Empirically Evaluating the Security and Privacy Implications of Persistent Network Identifiers
Files
Publication or External Link
Date
Authors
Advisor
Citation
DRUM DOI
Abstract
Persistent, globally-unique link- and network-layer addresses present a privacy threat to the owners of the devices to which they are assigned, particularly when the device is physically or logically mobile. Best practices recommend the use of addresses that are ephemeral, random, or both, to protect user privacy. To date, there have been no large-scale, empirical studies of the degree to which these recommendations are being implemented in practice without privileged access to network data from a commercial third party. This is due, in part, to the difficulty of obtaining the quantities of addresses needed to draw any conclusions. Obtaining client IPv6 addresses is challenging without running a network service or partnering with an ISP; obtaining in-use link-layer addresses is difficult without being in physical or logical proximity to the interfaces to which they are assigned.

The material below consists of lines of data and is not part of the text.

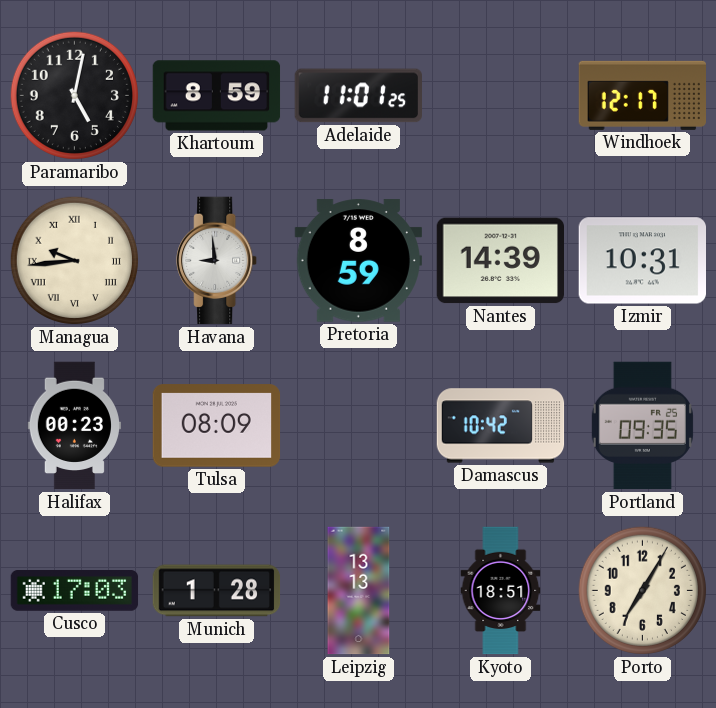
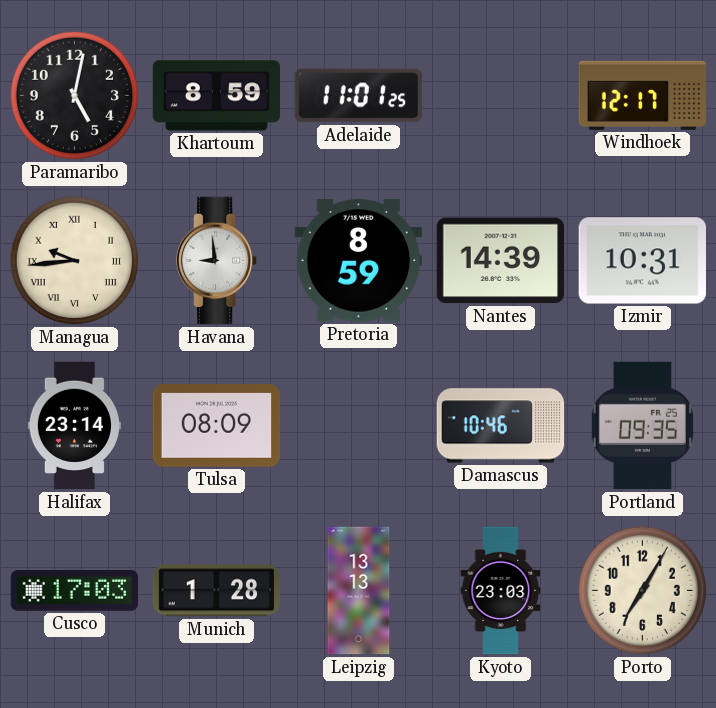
Halifax: 00:23 -> 23:14
Damascus: 10:42 -> 10:46
Kyoto: 18:51 -> 23:03
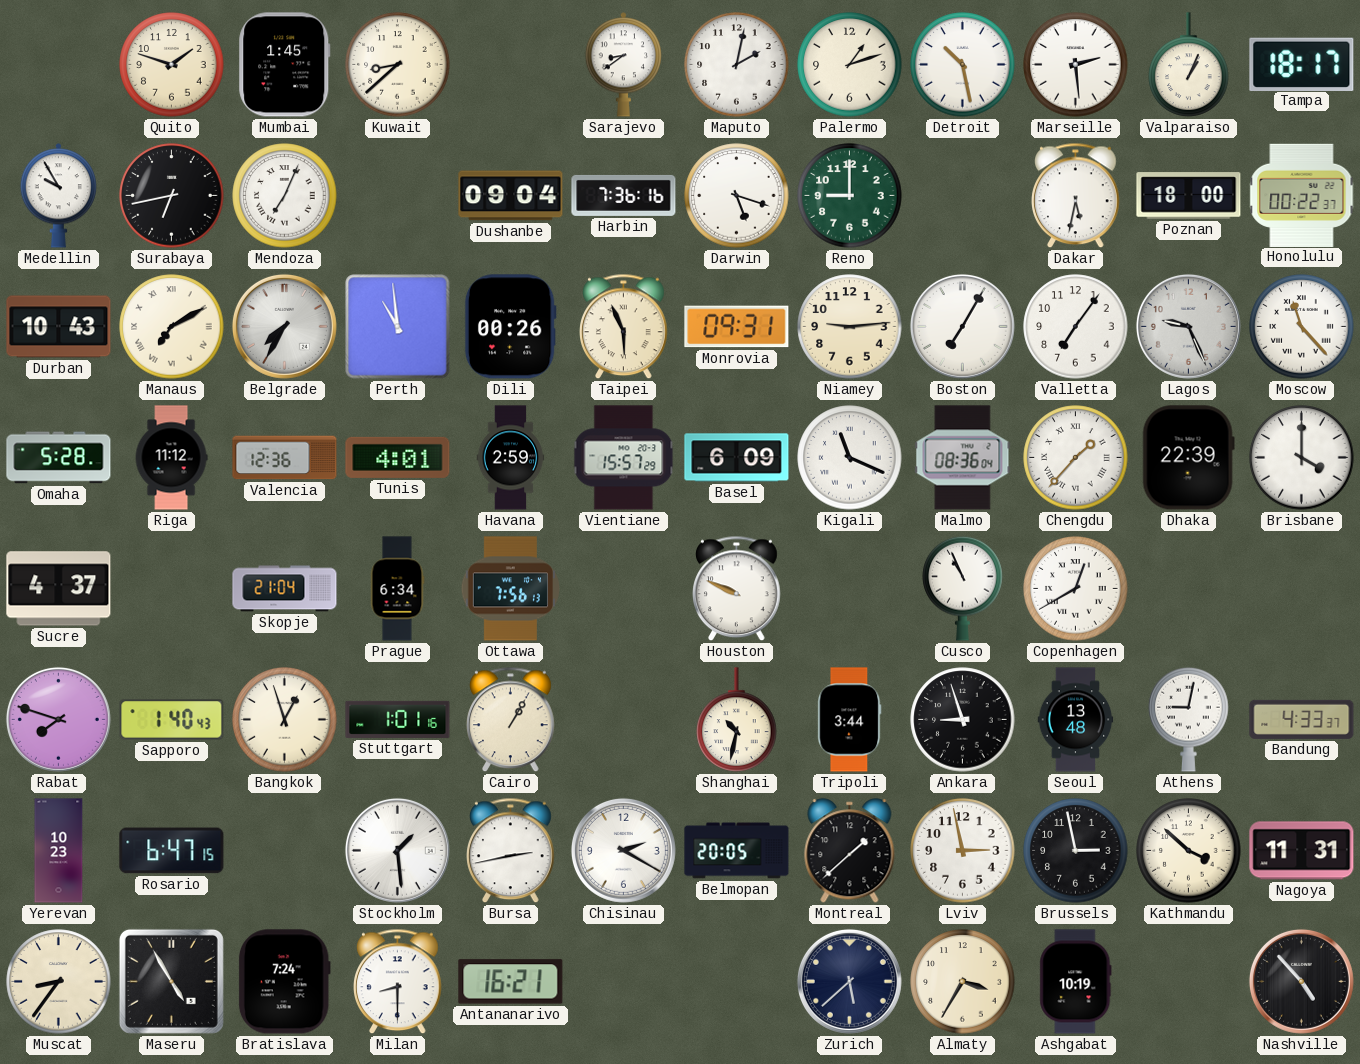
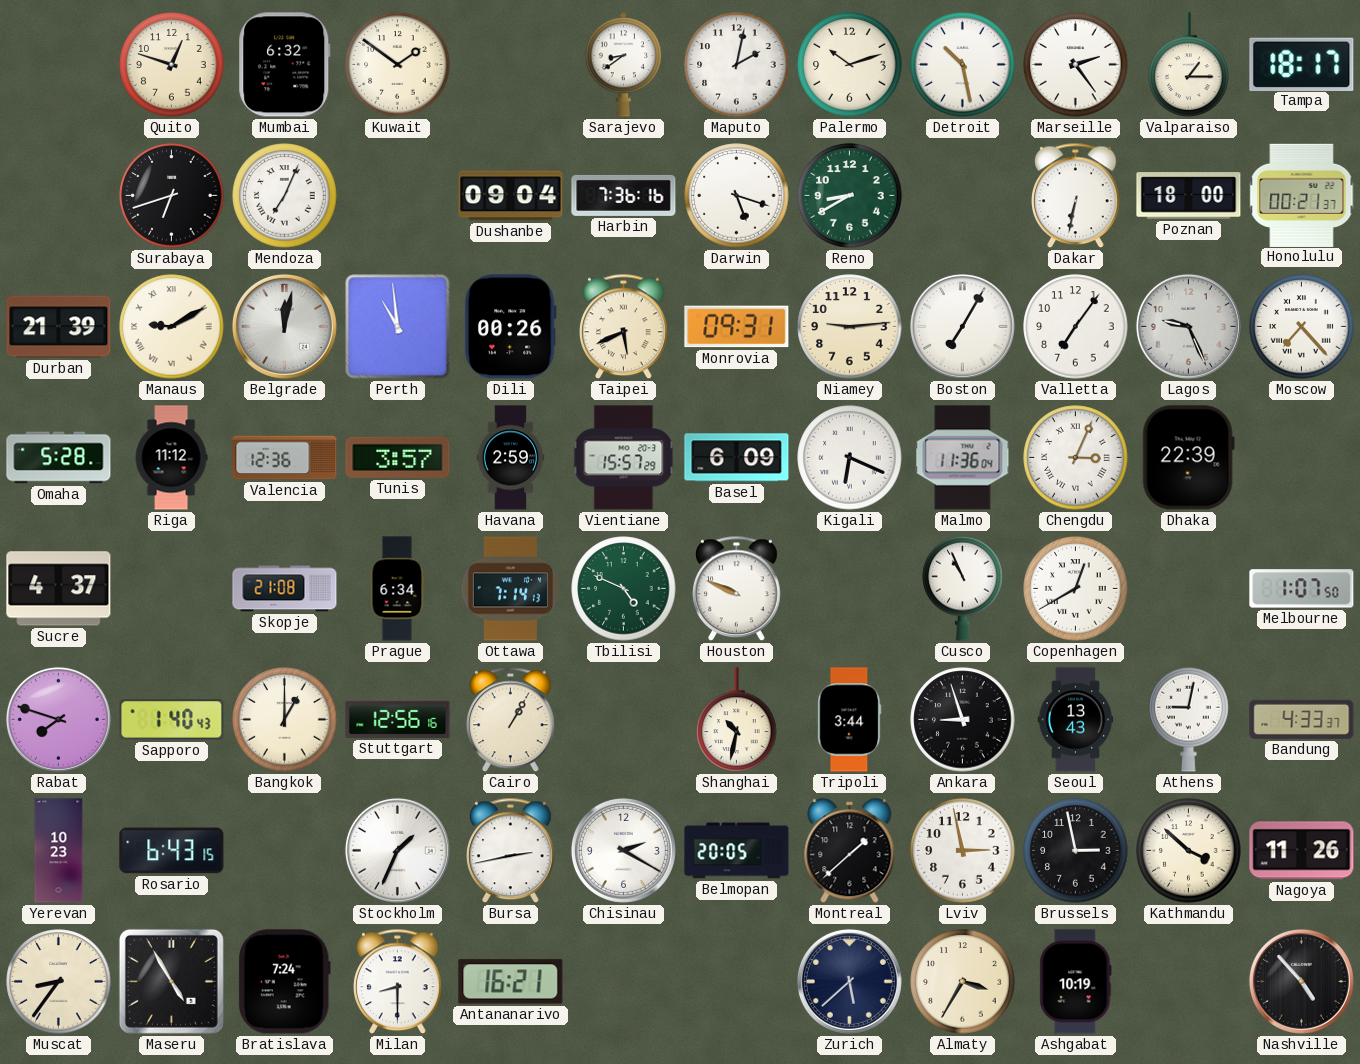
Quito: 1:48 -> 12:48
Mumbai: 1:45 -> 6:32
Kuwait: 8:38 -> 1:51
Palermo: 1:12 -> 10:12
Marseille: 2:29 -> 2:24
Valparaiso: 1:04 -> 1:15
Medellin: 9:55 -> none
Surabaya: 6:43 -> 6:42
Reno: 9:00 -> 8:40
Dakar: 5:32 -> 6:32
Honolulu: 00:22 -> 00:21
Durban: 10:43 -> 21:39
Manaus: 7:10 -> 9:10
Belgrade: 7:35 -> 12:02
Taipei: 5:56 -> 5:41
Moscow: 11:23 -> 7:23
Tunis: 4:01 -> 3:57
Kigali: 11:19 -> 6:19
Malmo: 08:36 -> 11:36
Chengdu: 1:37 -> 3:04
Brisbane: 4:00 -> none
Skopje: 21:04 -> 21:08
Ottawa: 7:56 -> 7:14
Tbilisi: none -> 4:49
Melbourne: none -> 1:07
Bangkok: 12:57 -> 1:00
Stuttgart: 1:01 -> 12:56
Seoul: 13:48 -> 13:43
Rosario: 6:47 -> 6:43
Stockholm: 1:29 -> 1:34
Nagoya: 11:31 -> 11:26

In this thesis, I demonstrate that a low-power attacker can collect network addresses at scale and that recommendations to prevent persistent identifiers are not being followed in practice, resulting in a substantial degradation of user privacy. To demonstrate this, I obtain large-scale corpora of link- and network-layer addresses from a variety of novel sources. Using this data, I then show the feasibility of a variety of attacks. For e.g., I show that an adversary can passively gather billions of active, client IPv6 addresses that can be used to track individual devices longitudinally and across network changes. I demonstrate IPv6-specific home network vulnerabilities, such as a lack of stateful firewalling, that permit attackers to discover in-home IoT devices. Using archival Wikimedia data, I demonstrate a novel methodology for collecting millions of historical, client IPv6 addresses. Switching to a different address space, I then show that a low-power attacker can obtain the geolocations of billions of Wi-Fi access point geolocations remotely, and track their movements over time. I demonstrate that, when combined with Wi-Fi access point geolocation data, some IPv6 devices can be precisely geolocated due to leaked link-layer identifiers in IPv6 addresses. Finally, I distill the key components of privacy-preserving network addressing systems, and offer recommendations for how to adapt today's addressing schemes to these principles.